Provided data

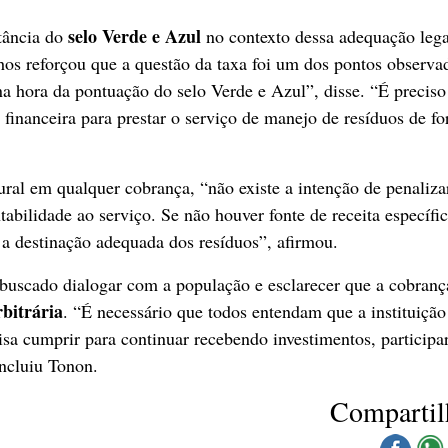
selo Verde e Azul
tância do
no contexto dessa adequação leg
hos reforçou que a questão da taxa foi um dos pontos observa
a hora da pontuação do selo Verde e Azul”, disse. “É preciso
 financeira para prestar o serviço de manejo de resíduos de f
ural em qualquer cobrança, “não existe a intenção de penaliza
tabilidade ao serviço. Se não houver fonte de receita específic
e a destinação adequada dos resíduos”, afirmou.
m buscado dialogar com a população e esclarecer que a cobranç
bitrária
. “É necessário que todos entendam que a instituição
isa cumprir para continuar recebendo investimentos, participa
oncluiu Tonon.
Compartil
...
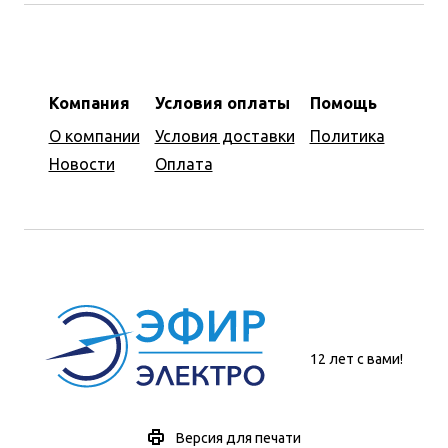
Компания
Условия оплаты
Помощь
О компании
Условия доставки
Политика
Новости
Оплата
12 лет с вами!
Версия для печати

What you will do
Looking at the entries above, count each line that includes the string "serviço" and give only the total.

Result of the exercise
2